In 1878 he wrote The Student's Manual of Artistic Anatomy, with 25 plates of the bones and surface muscles of the human figure, together with a description of the origin, insertion and use of the muscles, and in 1882 wrote A Handbook for Painters and Art Students about the character, nature and use of colours, their permanent or fugitive qualities and the proper vehicles to employ, also short remarks on the practice of painting in oil and water colours, and wrote two other books.
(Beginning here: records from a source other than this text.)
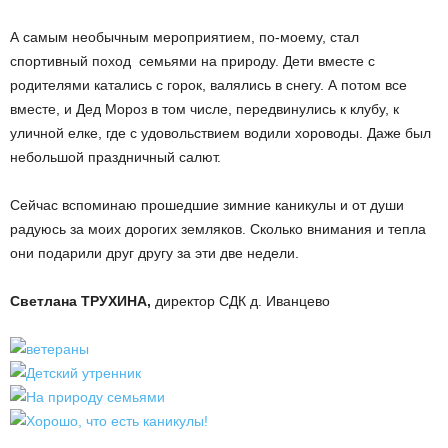
А самым необычным мероприятием, по-моему, стал
спортивный поход семьями на природу. Дети вместе с
родителями катались с горок, валялись в снегу. А потом все
вместе, и Дед Мороз в том числе, передвинулись к клубу, к
уличной елке, где с удовольствием водили хороводы. Даже был
небольшой праздничный салют.
Сейчас вспоминаю прошедшие зимние каникулы и от души
радуюсь за моих дорогих земляков. Сколько внимания и тепла
они подарили друг другу за эти две недели.
Светлана ТРУХИНА,
директор СДК д. Иванцево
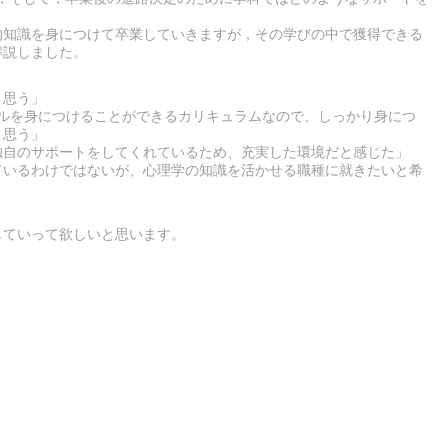
。
的知識を身につけて卒業していきますが，その学びの中で獲得できる
解説しました。
と思う」
キルを身につけることができるカリキュラムなので、しっかり身につ
と思う」
独自のサポートをしてくれているため、充実した環境だと感じた」
ているわけではないが、心理学の知識を活かせる職種に就きたいと希
していって欲しいと思います。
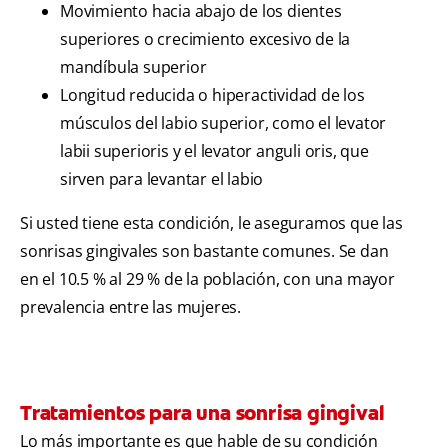
Movimiento hacia abajo de los dientes
superiores o crecimiento excesivo de la
mandíbula superior
Longitud reducida o hiperactividad de los
músculos del labio superior, como el levator
labii superioris y el levator anguli oris, que
sirven para levantar el labio
Si usted tiene esta condición, le aseguramos que las
sonrisas gingivales son bastante comunes. Se dan
en el 10.5 % al 29 % de la población, con una mayor
prevalencia entre las mujeres.
Tratamientos para una sonrisa gingival
Lo más importante es que hable de su condición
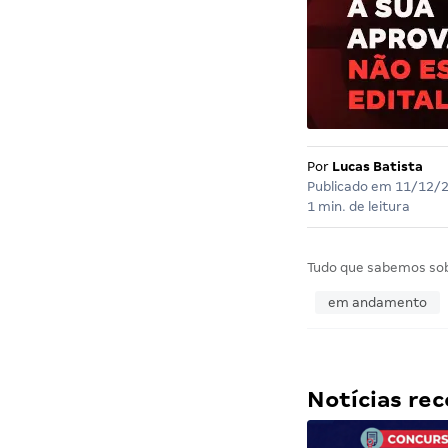
Por
Lucas Batista
Publicado em
11/12/
1 min. de leitura
Tudo que sabemos so
em andamento
Notícias r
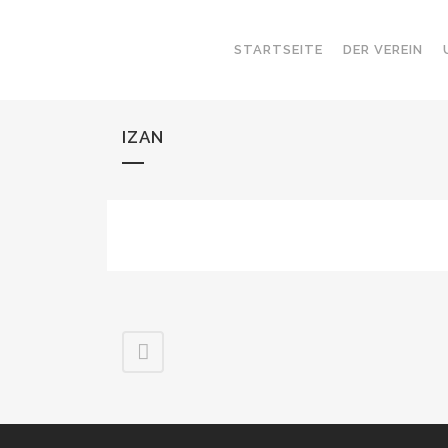
STARTSEITE
DER VEREIN
IZAN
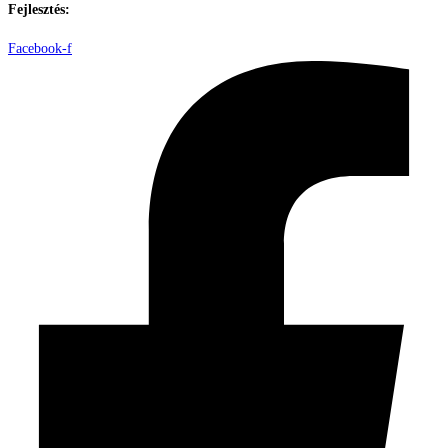
Fejlesztés:
ElysiumGlobal
Facebook-f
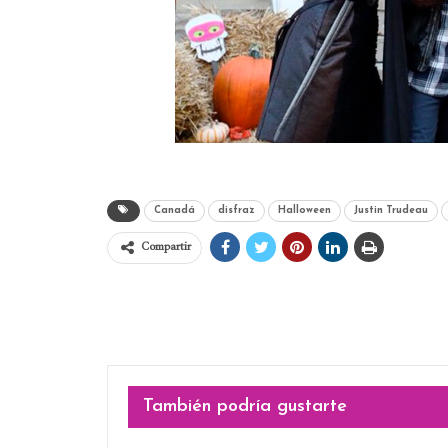
Canadá
disfraz
Halloween
Justin Trudeau
Compartir
También podría gustarte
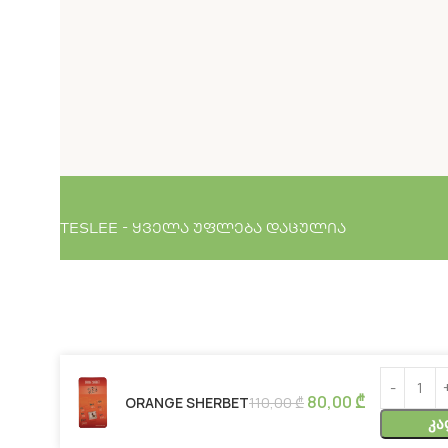
TESLEE - ყველა უფლება დაცულია
80,00
₾
ORANGE SHERBET
110,00
₾
Კა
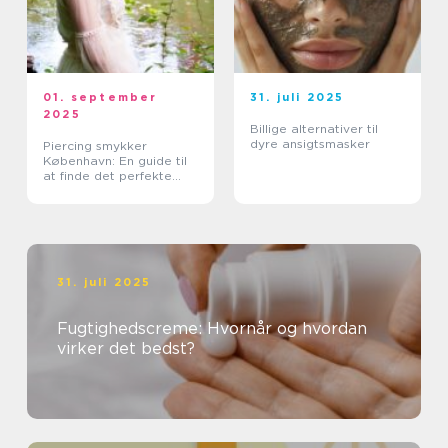
01. september
31. juli 2025
2025
Billige alternativer til
dyre ansigtsmasker
Piercing smykker
København: En guide til
at finde det perfekte
smykke
31. juli 2025
Fugtighedscreme: Hvornår og hvordan
virker det bedst?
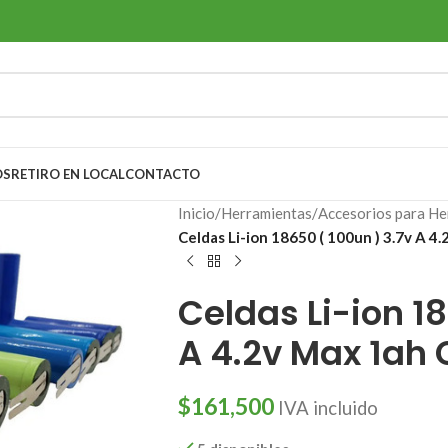
OS
RETIRO EN LOCAL
CONTACTO
Inicio
/
Herramientas
/
Accesorios para He
Celdas Li-ion 18650 ( 100un ) 3.7v A 4
Celdas Li-ion 18
A 4.2v Max 1ah 
$
161,500
IVA incluido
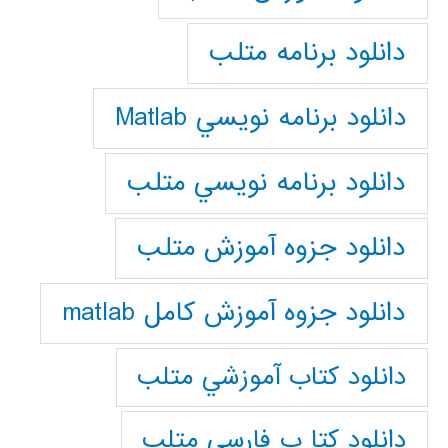
دانلود برنامه متلب
دانلود برنامه نويسي Matlab
دانلود برنامه نويسي متلب
دانلود جزوه آموزش متلب
دانلود جزوه آموزش کامل matlab
دانلود كتاب آموزشي متلب
دانلود كتا ب فارسي متلب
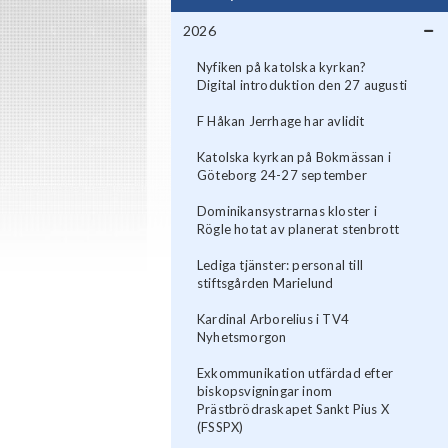
2026
Nyfiken på katolska kyrkan?
Digital introduktion den 27 augusti
F Håkan Jerrhage har avlidit
Katolska kyrkan på Bokmässan i
Göteborg 24-27 september
Dominikansystrarnas kloster i
Rögle hotat av planerat stenbrott
Lediga tjänster: personal till
stiftsgården Marielund
Kardinal Arborelius i TV4
Nyhetsmorgon
Exkommunikation utfärdad efter
biskopsvigningar inom
Prästbrödraskapet Sankt Pius X
(FSSPX)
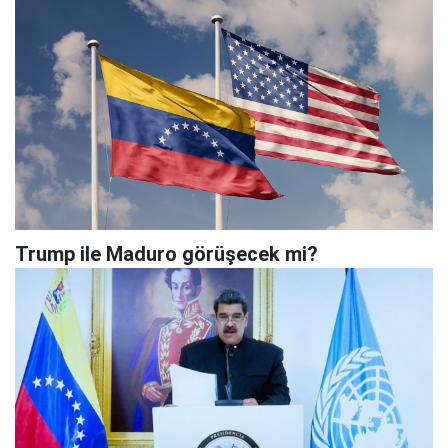
Trump ile Maduro görüşecek mi?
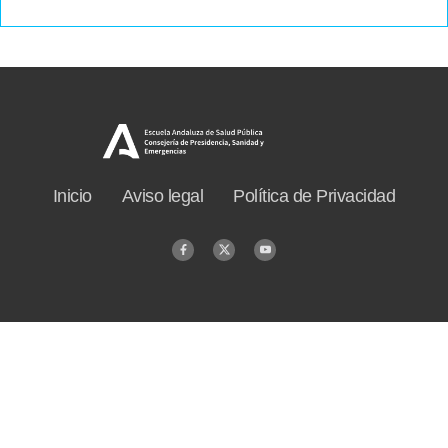
Inicio
Aviso legal
Política de Privacidad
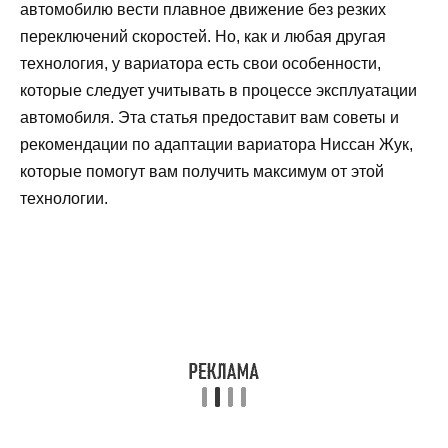
автомобилю вести плавное движение без резких
переключений скоростей. Но, как и любая другая
технология, у вариатора есть свои особенности,
которые следует учитывать в процессе эксплуатации
автомобиля. Эта статья предоставит вам советы и
рекомендации по адаптации вариатора Ниссан Жук,
которые помогут вам получить максимум от этой
технологии.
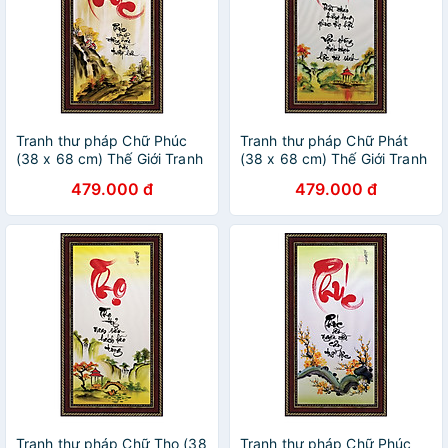
Tranh thư pháp Chữ Phúc
Tranh thư pháp Chữ Phát
(38 x 68 cm) Thế Giới Tranh
(38 x 68 cm) Thế Giới Tranh
Đẹp
Đẹp
479.000 đ
479.000 đ
Tranh thư pháp Chữ Thọ (38
Tranh thư pháp Chữ Phúc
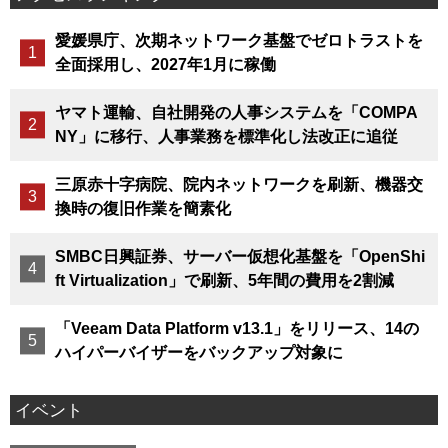
愛媛県庁、次期ネットワーク基盤でゼロトラストを
全面採用し、2027年1月に稼働
ヤマト運輸、自社開発の人事システムを「COMPA
NY」に移行、人事業務を標準化し法改正に追従
三原赤十字病院、院内ネットワークを刷新、機器交
換時の復旧作業を簡素化
SMBC日興証券、サーバー仮想化基盤を「OpenShi
ft Virtualization」で刷新、5年間の費用を2割減
「Veeam Data Platform v13.1」をリリース、14の
ハイパーバイザーをバックアップ対象に
イベント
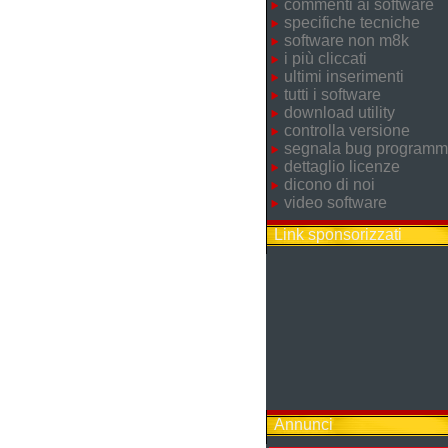
commenti ai software
specifiche tecniche
software non m8k
i più cliccati
ultimi inserimenti
tutti i software
download utility
controlla versione
segnala bug program
dettaglio licenze
dicono di noi
video software
Link sponsorizzati
Annunci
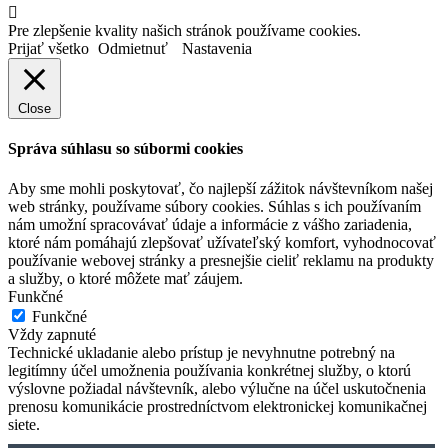
Pre zlepšenie kvality našich stránok používame cookies.
Prijať všetko
Odmietnuť
Nastavenia
Close
Správa súhlasu so súbormi cookies
Aby sme mohli poskytovať, čo najlepší zážitok návštevníkom našej
web stránky, používame súbory cookies. Súhlas s ich používaním
nám umožní spracovávať údaje a informácie z vášho zariadenia,
ktoré nám pomáhajú zlepšovať užívateľský komfort, vyhodnocovať
používanie webovej stránky a presnejšie cieliť reklamu na produkty
a služby, o ktoré môžete mať záujem.
Funkčné
Funkčné
Vždy zapnuté
Technické ukladanie alebo prístup je nevyhnutne potrebný na
legitímny účel umožnenia používania konkrétnej služby, o ktorú
výslovne požiadal návštevník, alebo výlučne na účel uskutočnenia
prenosu komunikácie prostredníctvom elektronickej komunikačnej
siete.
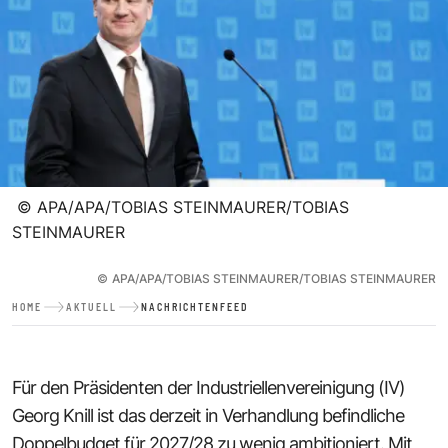
©
APA/APA/TOBIAS STEINMAURER/TOBIAS
STEINMAURER
©
APA/APA/TOBIAS STEINMAURER/TOBIAS STEINMAURER
HOME
AKTUELL
NACHRICHTENFEED
Für den Präsidenten der Industriellenvereinigung (IV)
Georg Knill ist das derzeit in Verhandlung befindliche
Doppelbudget für 2027/28 zu wenig ambitioniert. Mit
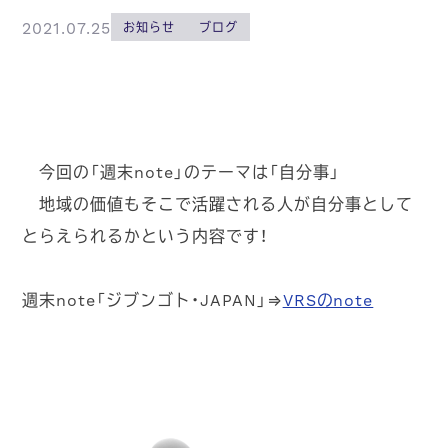
2021.07.25
お知らせ
ブログ
今回の「
週末note」のテーマは「自分事」
地域の価値もそこで活躍される人が自分事として
とらえられるかという内容です！
週末note「
ジブンゴト・JAPAN」⇒
VRSのnote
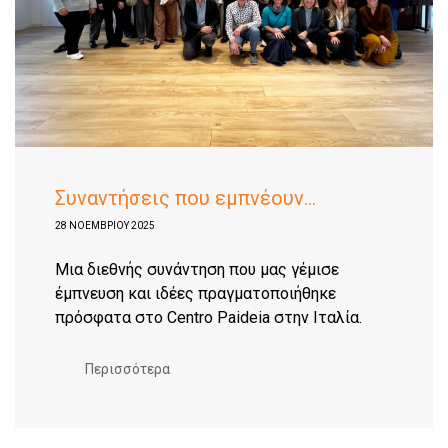
Συναντήσεις που εμπνέουν...
28 ΝΟΕΜΒΡΊΟΥ 2025
Μια διεθνής συνάντηση που μας γέμισε
έμπνευση και ιδέες πραγματοποιήθηκε
πρόσφατα στο Centro Paideia στην Ιταλία.
Περισσότερα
Muckley retired to White Notley Hall, Witham, Essex about 1900 and died at home in 1905.

==Family==
Muckley's father Jabez was at various times a glasscutter, a glassworks manager and a glass importer. His younger brother Joseph Fairfax Muckley was the engraver of the very fine Muckley Goblet on display in Birmingham Museum and Art Gallery (inv. 1937M744), although some sources attribute this to William Jabez Muckley himself.

William's son Angelo Fairfax Muckley (1859-1920) was also an artist who illustrated many published works.

A nephew, Louis Fairfax Muckley (1862-1926), also illustrated books, most notably the 1897 Dent edition of The Faerie Queene by Edmund Spenser. A couple of Pre-Raphaelite examples of Louis Fairfax Muckley's work (attributed by some to Angelo Fairfax Muckley) are at . "Autumn" was bought in, after an estimate of £20-30,000, at Christie's London in June 2003.